• [REQUIREMENT]:
What is needed is an exact transcription of every record, minus the pictures.

• [SUPPLIED MATERIAL]:
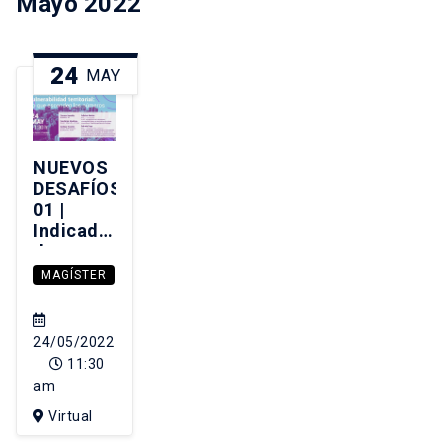
Mayo 2022
24
MAY
NUEVOS
DESAFÍOS
01 |
Indicadores
de
vulnerabilidad
MAGÍSTER
territorial:
Lo que
esconden
24/05/2022
los
11:30
números.
am
Virtual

• [EXERCISE RESULT]:
Mayo 2022
24
MAY
NUEVOS
DESAFÍOS
01 |
Indicadores
de
vulnerabilidad
MAGÍSTER
territorial:
Lo que
esconden
24/05/2022
los
11:30
números.
am
Virtual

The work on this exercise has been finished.